Архангельская белая ночь распускается суммами цветов, переведённых в поэтические орнаменты А. Лёвушкиным столь красиво, трепетно, нежно… будто флажки и вымпелы запечатлённой в стихе души чутко перекипают на онтологическом ветру:
В Архангельске – белые ночи.
И в полночь Архангельск дневной.
Я с белою ночью
воочью
встречаюсь над сонной Двиной.
Встречаюсь, ничуть не отчаясь,
что нынче опять не до сна.
Как лодка, от пирса отчалясь,
покорна удару весла,
так я этой ночи покорен,
в ней что-то зовущее есть.
А Север, могуч и просторен,
навстречу распахнутый весь.
Как Россия была – распахнута навстречу слову: вся, бескорыстно, без остатка…
Лёвушкин чувствовал родное, природное так, что становилось ясно – без этого не прожить: ибо и рассветы, и закаты, и наполнение утра, и величие ночи, и трава, пронизанная хрусталиками росы, и колодцы, глубь которых отдавала вечностью – всё включало в себя своеобразный космос, без которого – не пел бы поэт:
За ясные зори, умытые росами,
за русое поле с колосьями рослыми,
за реки разливные в пламени синем
тебя по-славянски назвали Россией.
Россия... Россия... Раздолья... Равнины...
Березы босые.
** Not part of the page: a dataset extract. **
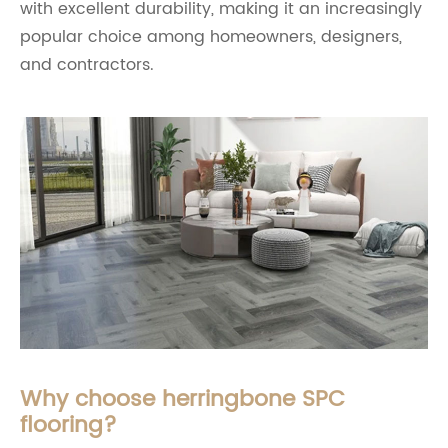
with excellent durability, making it an increasingly
popular choice among homeowners, designers,
and contractors.
Why choose herringbone SPC
flooring?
Седые осины.
Его стих бесхитростен, но эта бесхитростность определяет многое.
Основное.
Корневое.
Тут – возвышенная простота, а не та… которая известно хуже чего.
И простота эта – сиянием неба, волнением полей, речными перекатами, следами мальчишек в песке так густо наполняла поэзию Лёвушкина, что будто и не умер поэт: растворился в просторах драгоценно-любимых.